REQUIRED WORK:
From the first line of the records below through the line with "érents événements selon", output each line exactly; skip the pictures.
########################################
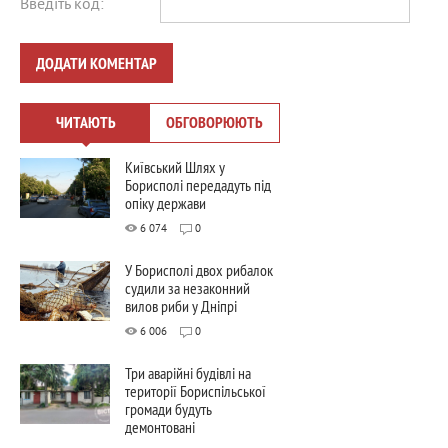
Введіть код:
ДОДАТИ КОМЕНТАР
ЧИТАЮТЬ
ОБГОВОРЮЮТЬ
Київський Шлях у
Борисполі передадуть під
опіку держави
6 074
0
У Борисполі двох рибалок
судили за незаконний
вилов риби у Дніпрі
6 006
0
Три аварійні будівлі на
території Бориспільської
громади будуть
демонтовані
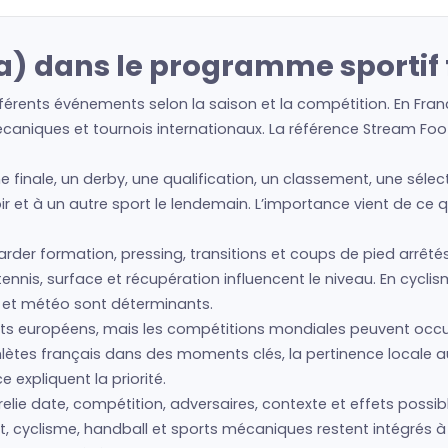
) dans le programme sportif 
érents événements selon la saison et la compétition. En Fran
écaniques et tournois internationaux. La référence Stream Foot
ne finale, un derby, une qualification, un classement, une sél
oir et à un autre sport le lendemain. L’importance vient de ce
regarder formation, pressing, transitions et coups de pied arrêté
nis, surface et récupération influencent le niveau. En cyclism
s et météo sont déterminants.
s européens, mais les compétitions mondiales peuvent occu
thlètes français dans des moments clés, la pertinence locale
expliquent la priorité.
ie date, compétition, adversaires, contexte et effets possibl
t, cyclisme, handball et sports mécaniques restent intégrés à l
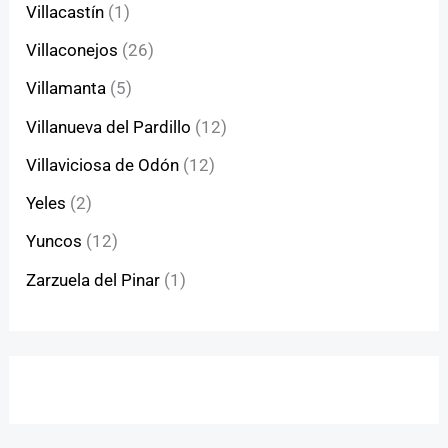
Villacastín
(1)
Villaconejos
(26)
Villamanta
(5)
Villanueva del Pardillo
(12)
Villaviciosa de Odón
(12)
Yeles
(2)
Yuncos
(12)
Zarzuela del Pinar
(1)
########################################
SOLUTION TO THIS PROBLEM:
Введіть код:
ДОДАТИ КОМЕНТАР
ЧИТАЮТЬ
ОБГОВОРЮЮТЬ
Київський Шлях у
Борисполі передадуть під
опіку держави
6 074
0
У Борисполі двох рибалок
судили за незаконний
вилов риби у Дніпрі
6 006
0
Три аварійні будівлі на
території Бориспільської
громади будуть
демонтовані
) dans le programme sportif 
érents événements selon la saison et la compétition. En Fran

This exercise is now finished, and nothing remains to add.